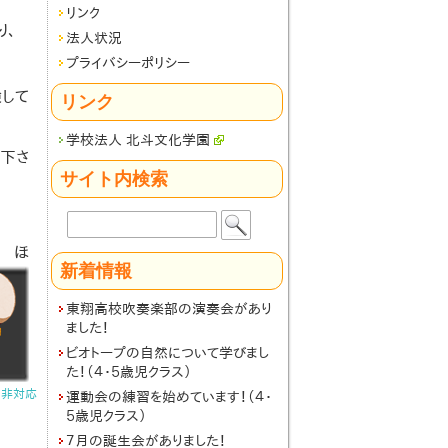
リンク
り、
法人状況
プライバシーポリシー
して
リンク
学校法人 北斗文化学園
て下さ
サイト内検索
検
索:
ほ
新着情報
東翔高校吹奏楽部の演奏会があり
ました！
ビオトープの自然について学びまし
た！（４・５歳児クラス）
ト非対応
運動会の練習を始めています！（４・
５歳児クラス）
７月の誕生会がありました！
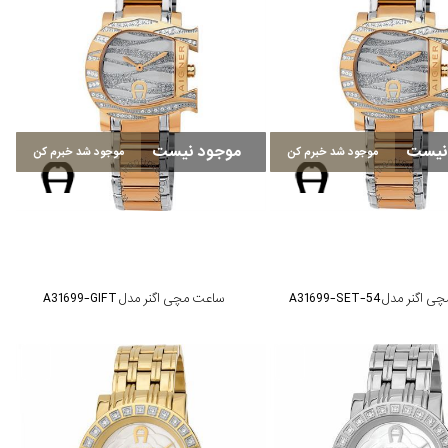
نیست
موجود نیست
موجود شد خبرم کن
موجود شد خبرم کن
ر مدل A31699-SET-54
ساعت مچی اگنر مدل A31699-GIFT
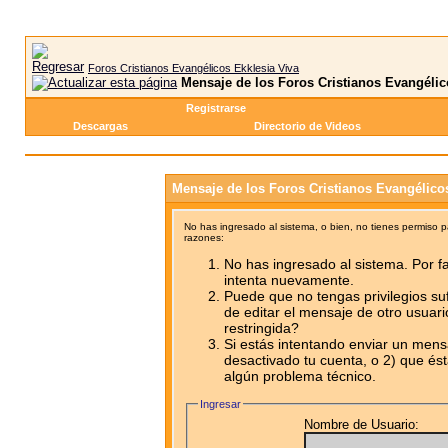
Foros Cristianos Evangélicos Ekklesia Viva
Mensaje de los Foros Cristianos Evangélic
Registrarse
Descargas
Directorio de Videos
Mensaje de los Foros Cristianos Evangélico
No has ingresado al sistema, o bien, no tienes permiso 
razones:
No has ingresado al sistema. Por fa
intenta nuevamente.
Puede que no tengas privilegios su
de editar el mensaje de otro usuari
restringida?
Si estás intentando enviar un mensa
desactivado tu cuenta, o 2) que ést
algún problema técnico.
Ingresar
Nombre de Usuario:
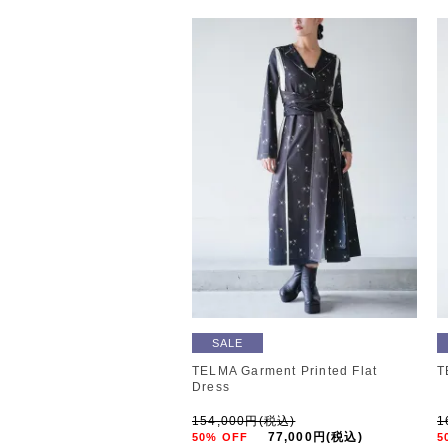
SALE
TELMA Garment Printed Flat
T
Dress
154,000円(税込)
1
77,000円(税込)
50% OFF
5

---

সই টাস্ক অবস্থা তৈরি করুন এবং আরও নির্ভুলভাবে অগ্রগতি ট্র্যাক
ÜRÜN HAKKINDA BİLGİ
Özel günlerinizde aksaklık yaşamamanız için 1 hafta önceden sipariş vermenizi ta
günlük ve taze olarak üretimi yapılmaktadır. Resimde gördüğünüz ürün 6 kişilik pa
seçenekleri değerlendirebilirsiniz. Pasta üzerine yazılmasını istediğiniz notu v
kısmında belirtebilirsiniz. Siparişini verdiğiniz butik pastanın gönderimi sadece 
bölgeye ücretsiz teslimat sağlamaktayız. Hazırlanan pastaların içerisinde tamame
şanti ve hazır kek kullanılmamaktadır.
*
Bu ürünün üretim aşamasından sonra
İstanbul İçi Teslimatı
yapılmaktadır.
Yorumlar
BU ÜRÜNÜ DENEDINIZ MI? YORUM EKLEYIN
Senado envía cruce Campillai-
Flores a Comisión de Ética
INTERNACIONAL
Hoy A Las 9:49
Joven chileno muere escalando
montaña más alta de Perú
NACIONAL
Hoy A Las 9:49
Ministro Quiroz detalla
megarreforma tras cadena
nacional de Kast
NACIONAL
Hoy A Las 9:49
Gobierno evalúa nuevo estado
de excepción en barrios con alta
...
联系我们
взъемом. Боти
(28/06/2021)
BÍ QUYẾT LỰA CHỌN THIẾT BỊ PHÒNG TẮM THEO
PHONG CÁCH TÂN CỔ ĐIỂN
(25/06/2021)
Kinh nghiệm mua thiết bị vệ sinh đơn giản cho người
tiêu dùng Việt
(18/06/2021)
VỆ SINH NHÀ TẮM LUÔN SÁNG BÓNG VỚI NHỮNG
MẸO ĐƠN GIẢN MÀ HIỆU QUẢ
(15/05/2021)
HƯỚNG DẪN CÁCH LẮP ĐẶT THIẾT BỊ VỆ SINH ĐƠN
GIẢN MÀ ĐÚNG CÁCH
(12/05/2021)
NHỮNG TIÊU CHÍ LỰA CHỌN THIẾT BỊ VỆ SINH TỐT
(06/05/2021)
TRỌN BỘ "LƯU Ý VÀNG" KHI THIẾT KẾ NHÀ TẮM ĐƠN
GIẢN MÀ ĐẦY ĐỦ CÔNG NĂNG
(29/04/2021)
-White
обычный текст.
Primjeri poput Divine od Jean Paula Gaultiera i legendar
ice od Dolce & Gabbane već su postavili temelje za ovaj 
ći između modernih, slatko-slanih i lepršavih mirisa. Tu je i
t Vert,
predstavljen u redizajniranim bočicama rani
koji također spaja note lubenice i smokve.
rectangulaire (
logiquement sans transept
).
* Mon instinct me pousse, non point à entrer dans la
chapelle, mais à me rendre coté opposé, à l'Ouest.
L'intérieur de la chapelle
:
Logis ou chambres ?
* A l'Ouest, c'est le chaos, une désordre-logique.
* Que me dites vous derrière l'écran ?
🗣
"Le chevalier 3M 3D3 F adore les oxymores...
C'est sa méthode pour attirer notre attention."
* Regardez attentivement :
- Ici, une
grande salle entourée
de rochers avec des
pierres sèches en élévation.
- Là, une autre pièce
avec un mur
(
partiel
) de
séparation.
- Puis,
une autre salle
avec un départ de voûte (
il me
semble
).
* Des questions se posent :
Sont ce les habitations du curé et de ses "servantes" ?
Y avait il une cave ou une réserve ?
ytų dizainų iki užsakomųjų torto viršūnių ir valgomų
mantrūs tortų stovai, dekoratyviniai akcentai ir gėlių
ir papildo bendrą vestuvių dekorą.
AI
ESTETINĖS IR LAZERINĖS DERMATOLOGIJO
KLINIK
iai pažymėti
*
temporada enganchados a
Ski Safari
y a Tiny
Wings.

Problem:
Reproduce, character for character, only the lines of the preceding data that start at the line with "ÜRÜN HAKKINDA BİLGİ" and end at the line with "adore les oxymores...", both included.

Answer for the task:
ÜRÜN HAKKINDA BİLGİ
Özel günlerinizde aksaklık yaşamamanız için 1 hafta önceden sipariş vermenizi ta
günlük ve taze olarak üretimi yapılmaktadır. Resimde gördüğünüz ürün 6 kişilik pa
seçenekleri değerlendirebilirsiniz. Pasta üzerine yazılmasını istediğiniz notu v
kısmında belirtebilirsiniz. Siparişini verdiğiniz butik pastanın gönderimi sadece 
bölgeye ücretsiz teslimat sağlamaktayız. Hazırlanan pastaların içerisinde tamame
şanti ve hazır kek kullanılmamaktadır.
*
Bu ürünün üretim aşamasından sonra
İstanbul İçi Teslimatı
yapılmaktadır.
Yorumlar
BU ÜRÜNÜ DENEDINIZ MI? YORUM EKLEYIN
Senado envía cruce Campillai-
Flores a Comisión de Ética
INTERNACIONAL
Hoy A Las 9:49
Joven chileno muere escalando
montaña más alta de Perú
NACIONAL
Hoy A Las 9:49
Ministro Quiroz detalla
megarreforma tras cadena
nacional de Kast
NACIONAL
Hoy A Las 9:49
Gobierno evalúa nuevo estado
de excepción en barrios con alta
...
联系我们
взъемом. Боти
(28/06/2021)
BÍ QUYẾT LỰA CHỌN THIẾT BỊ PHÒNG TẮM THEO
PHONG CÁCH TÂN CỔ ĐIỂN
(25/06/2021)
Kinh nghiệm mua thiết bị vệ sinh đơn giản cho người
tiêu dùng Việt
(18/06/2021)
VỆ SINH NHÀ TẮM LUÔN SÁNG BÓNG VỚI NHỮNG
MẸO ĐƠN GIẢN MÀ HIỆU QUẢ
(15/05/2021)
HƯỚNG DẪN CÁCH LẮP ĐẶT THIẾT BỊ VỆ SINH ĐƠN
GIẢN MÀ ĐÚNG CÁCH
(12/05/2021)
NHỮNG TIÊU CHÍ LỰA CHỌN THIẾT BỊ VỆ SINH TỐT
(06/05/2021)
TRỌN BỘ "LƯU Ý VÀNG" KHI THIẾT KẾ NHÀ TẮM ĐƠN
GIẢN MÀ ĐẦY ĐỦ CÔNG NĂNG
(29/04/2021)
-White
обычный текст.
Primjeri poput Divine od Jean Paula Gaultiera i legendar
ice od Dolce & Gabbane već su postavili temelje za ovaj 
ći između modernih, slatko-slanih i lepršavih mirisa. Tu je i
t Vert,
predstavljen u redizajniranim bočicama rani
koji također spaja note lubenice i smokve.
rectangulaire (
logiquement sans transept
).
* Mon instinct me pousse, non point à entrer dans la
chapelle, mais à me rendre coté opposé, à l'Ouest.
L'intérieur de la chapelle
:
Logis ou chambres ?
* A l'Ouest, c'est le chaos, une désordre-logique.
* Que me dites vous derrière l'écran ?
🗣
"Le chevalier 3M 3D3 F adore les oxymores...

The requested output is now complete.